Today i’d describe as the day of fast-talking brainiacs. This might be linked to my choice of talks, however: judge for yourself.
The keynote was mostly about Adobe Flex and Air, Adobe is very obviously a big sponsor of the event. First two guys of Adobe described the stuff.
Parleys.com is the excellent Java videos site which i will definitely visit to see all the talks i missed. The author presented the next version of this site. Apparently he judged Flex to be sexually arousing, because his talk was interspersed with ’sexy’ and he asked the audience at one point if there was anyone there who didn’t have an erection.
His demo of the new-version-to-be of Parleys was pretty impressive actually. Since i try to steer clear of proprietary frameworks, i’m not really interested in using Adobe Flex/Air, but this almost, but not quite, made me regret it.
Next starts the brainiac part. I went to a talk about Scala, by Martin Odersky. Scala is a language that is built on top of Java. It unifies OO and functional programming. It interacts with Java libraries seamlessly. It has some of the flexibility of Ruby, and closures, while having some features of its own.
For instance you can declare objects instead of classes when you will only need one instance anyway. Or you can define the interaction between two types in the parameter type (ex: you define a class for complex numbers, and you define in that class how integer is going to interact with it x = 1 + 1*i – without having to touch the integer type). That last feature could lead to chaos, IMHO. The syntax itself is not that attractive, not when you compare it to Ruby anyway.
Joshua Bloch talked about the introduction of closures in Java.
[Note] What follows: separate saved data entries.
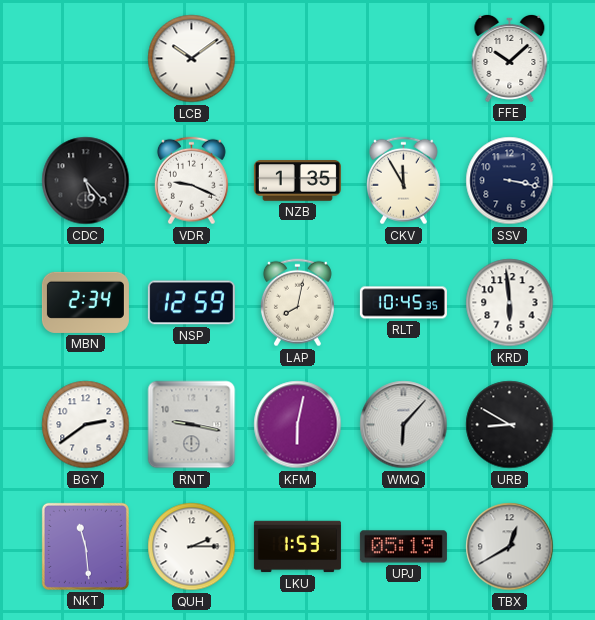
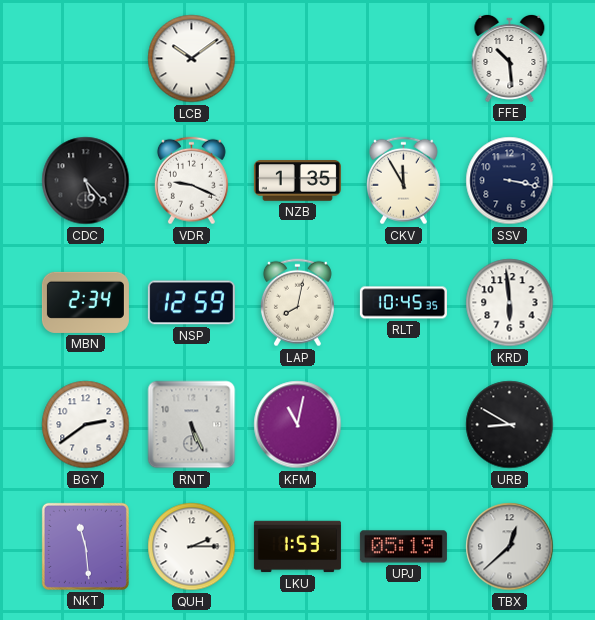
FFE: 10:08 -> 10:29
RNT: 9:17 -> 5:26
KFM: 6:02 -> 11:02
WMQ: 6:07 -> none
TBX: 12:40 -> 12:38
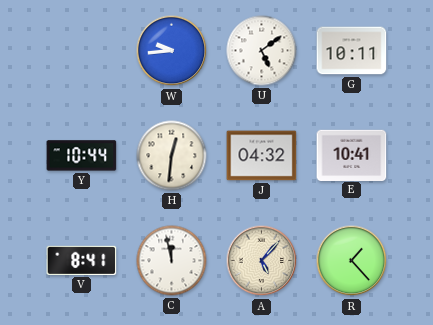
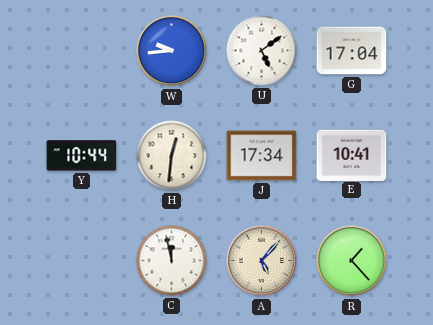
G: 10:11 -> 17:04
J: 04:32 -> 17:34
V: 8:41 -> none
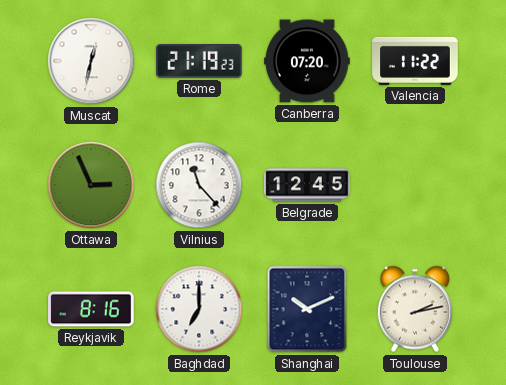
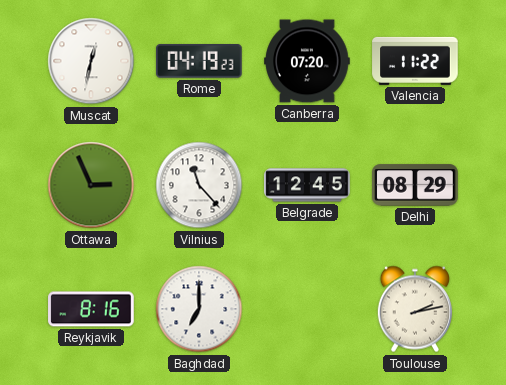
Rome: 21:19 -> 04:19
Delhi: none -> 08:29
Shanghai: 10:11 -> none
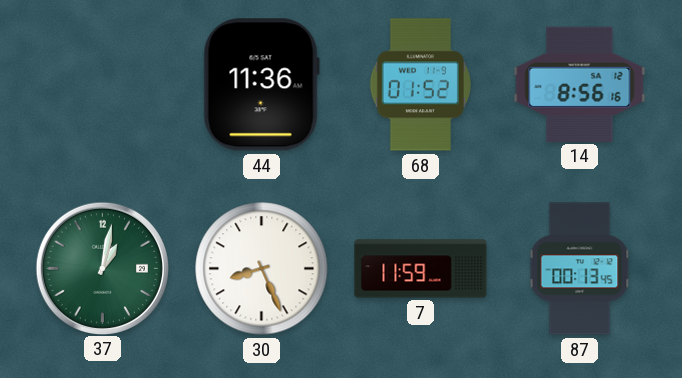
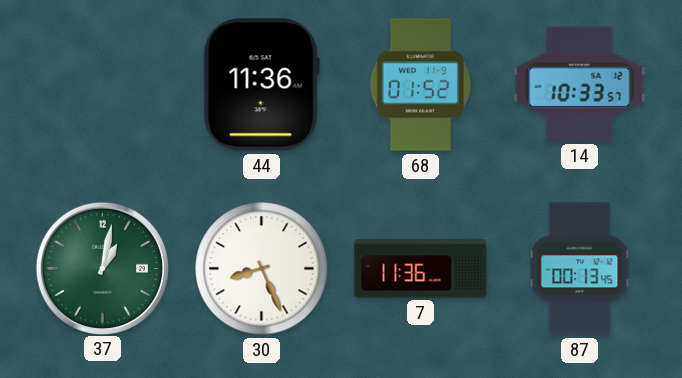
14: 8:56 -> 10:33
7: 11:59 -> 11:36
The gist of it is that he doesn’t like it, at least with function types, like it’s done in BGGA (a Java-with-closures prototype). He proved, with lots of examples i’ll have to look at more slowly, that it would be full of booby-traps, and that it would change the feel of the language itself. So he’s all for a lighter version, involving some syntactic sugar but not redefining, say, control structures.
To continue in fully engaged brain mode, next talk (after lunch) was by (Crazy) Bob Lee. He talked about the upcoming Web Beans spec, which would be a way POJO-ise all objects on all layers of an application. Annotations galore.
Fortunately, next presentation was a bit softer (Emmanuel Bernard). How to make Hibernate Search interact with Apache Lucene to have full text search in java apps. It looked pretty easy. But then, doesn’t it always, until you try it.
I met the guys from 10to1, which was nice: i knew they were present the whole week, but with the crowd, i managed never to spot them.
Since Joshua Bloch was one of the co-authors of the last session with Neal Gafter, i expected it to be heavyweight again. Fortunately, it wasn’t. The showed us wee bits of code (Java Puzzlers) which leveraged, if you can call it that, bugs in the Java core libraries to produce unexpected outputs. An eye-opener.
I stayed on for the JRuby BOF (Birds-Of-a-Feather?): Ola Bini deployed a war on an OC4J server. It worked ! The worrying thing is that he seemed as surprised as the rest of us. He then showed us the impressive interaction between java objects and ruby objects/methods in JRuby.
So i did the groupie thing again and asked him to sign my copy of his book (JRuby on Rails). In style: flushed and stammering. A bit mortifying, i thought i was over that kind of thing in my ripe old age. After that i had to flee. Time to go home anyway.